**How to complete this task**
The listing below is to be given again in full and word for word, without its images.

----

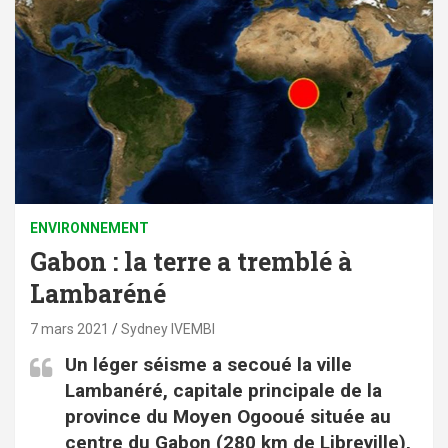
ENVIRONNEMENT
Gabon : la terre a tremblé à
Lambaréné
7 mars 2021
Sydney IVEMBI
Un léger séisme a secoué la ville
Lambanéré, capitale principale de la
province du Moyen Ogooué située au
centre du Gabon (280 km de Libreville),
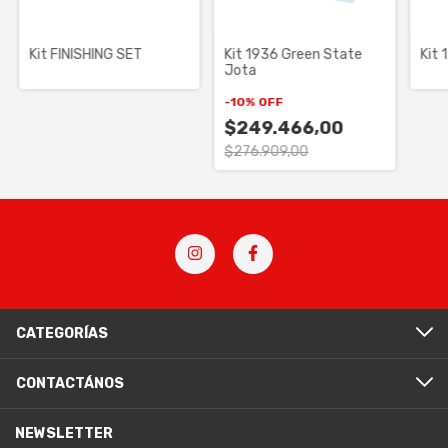
Kit FINISHING SET
Kit 1936 Green State
Kit
Jota
-
10
%
OFF
$249.466,00
$276.909,00
CATEGORÍAS
CONTACTÁNOS
NEWSLETTER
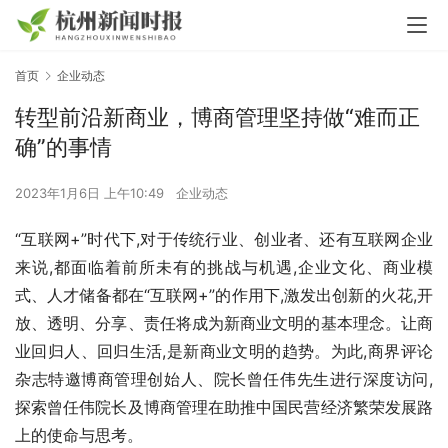
首页
企业动态
转型前沿新商业，博商管理坚持做“难而正
确”的事情
2023年1月6日 上午10:49
企业动态
“互联网+”时代下,对于传统行业、创业者、还有互联网企业
来说,都面临着前所未有的挑战与机遇,企业文化、商业模
式、人才储备都在“互联网+”的作用下,激发出创新的火花,开
放、透明、分享、责任将成为新商业文明的基本理念。让商
业回归人、回归生活,是新商业文明的趋势。为此,商界评论
杂志特邀博商管理创始人、院长曾任伟先生进行深度访问,
探索曾任伟院长及博商管理在助推中国民营经济繁荣发展路
上的使命与思考。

----

**Answer**
ENVIRONNEMENT
Gabon : la terre a tremblé à
Lambaréné
7 mars 2021
Sydney IVEMBI
Un léger séisme a secoué la ville
Lambanéré, capitale principale de la
province du Moyen Ogooué située au
centre du Gabon (280 km de Libreville),
Kit FINISHING SET
Kit 1936 Green State
Kit
Jota
-
10
%
OFF
$249.466,00
$276.909,00
CATEGORÍAS
CONTACTÁNOS
NEWSLETTER
首页
企业动态
转型前沿新商业，博商管理坚持做“难而正
确”的事情
2023年1月6日 上午10:49
企业动态
“互联网+”时代下,对于传统行业、创业者、还有互联网企业
来说,都面临着前所未有的挑战与机遇,企业文化、商业模
式、人才储备都在“互联网+”的作用下,激发出创新的火花,开
放、透明、分享、责任将成为新商业文明的基本理念。让商
业回归人、回归生活,是新商业文明的趋势。为此,商界评论
杂志特邀博商管理创始人、院长曾任伟先生进行深度访问,
探索曾任伟院长及博商管理在助推中国民营经济繁荣发展路
上的使命与思考。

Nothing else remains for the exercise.